Der Kauf der E-Zigarette war ein Eigentor, das bestätigt zuletzt auch das deutsche Krebsforschungszentrum, das sich jetzt in einer Stellungnahme zu den E-Zigaretten geäußert hat und schonungslos beschreibt, was das ist: Ein tief inhalierter Chemiecocktail aus Propylenglykol – dem Nebel, den man aus Diskotheken kennt – oder Glyzerin, aus Aromastoffen und Nikotin. Die Liquids enthalten Kanzerogene, also krebserregende Stoffe, eine Langzeitgefährdung werde nicht ausgeschlossen. Und übrigens sterben starke Raucher, die ihren Tabakkonsum nur reduzieren genauso häufig an Atemwegs- und Herz-Kreislauf-Erkrankungen wie Raucher, die ihren Konsum beibehalten haben.

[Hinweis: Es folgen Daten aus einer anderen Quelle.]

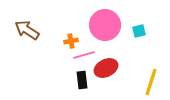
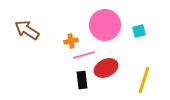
yellow line: moved 7 px left, 2 px up
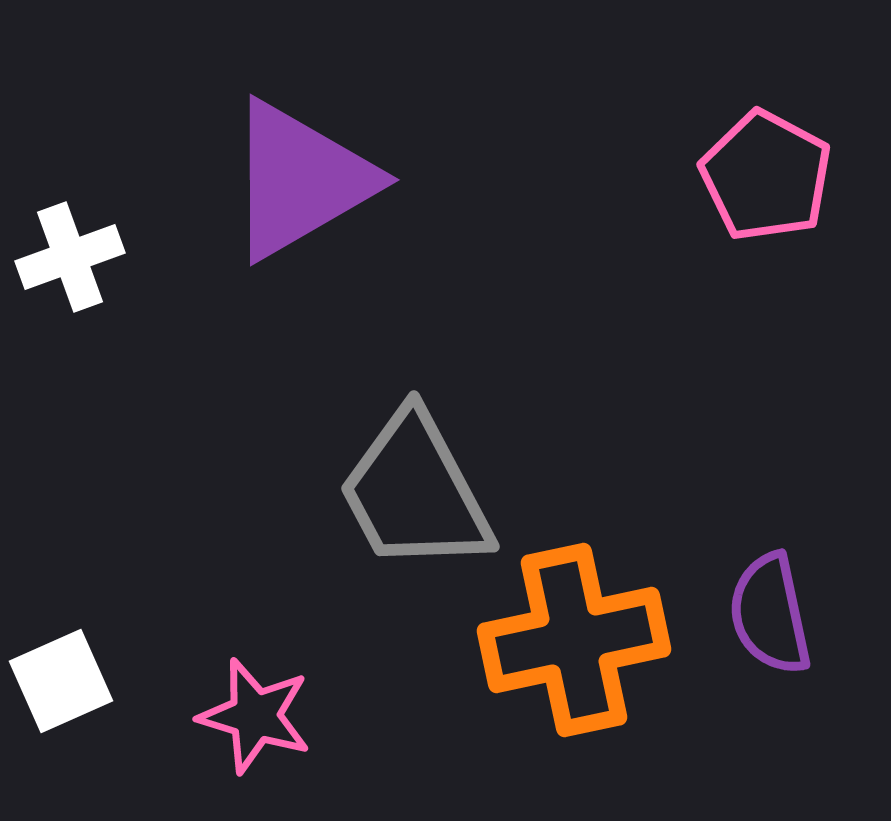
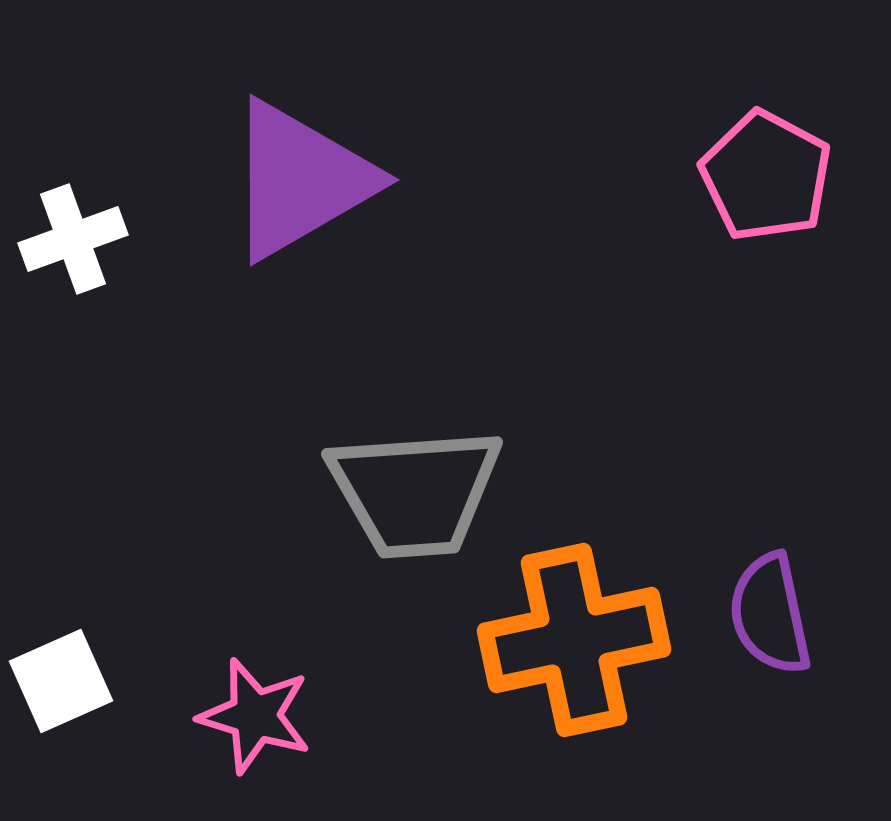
white cross: moved 3 px right, 18 px up
gray trapezoid: rotated 66 degrees counterclockwise
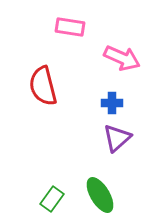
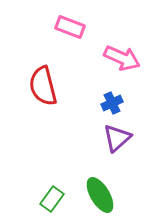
pink rectangle: rotated 12 degrees clockwise
blue cross: rotated 25 degrees counterclockwise
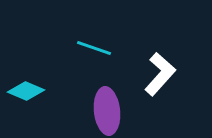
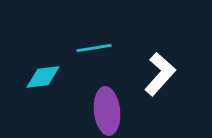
cyan line: rotated 28 degrees counterclockwise
cyan diamond: moved 17 px right, 14 px up; rotated 30 degrees counterclockwise
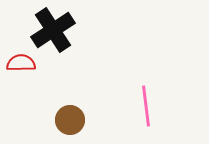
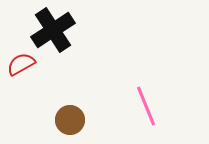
red semicircle: moved 1 px down; rotated 28 degrees counterclockwise
pink line: rotated 15 degrees counterclockwise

Während sich das Hoffnungsprodukt nach und nach entzaubert, betrachte ich meinen eigenen erhobenen Zeigefinger, wundere mich über meine Vehemenz in Sachen Nichtrauchen und komme zu dem Ergebnis, dass ich selber nie das Rauchen eingestellt hätte, wäre ich nicht schwanger geworden. Schwangerschaft und Stillzeit waren für mich die einzigen Abstinenzprogramme, die funktionierten. Allerdings nicht für die Ewigkeit. Und meinem Mann kann ich sie leider auch nicht verschreiben.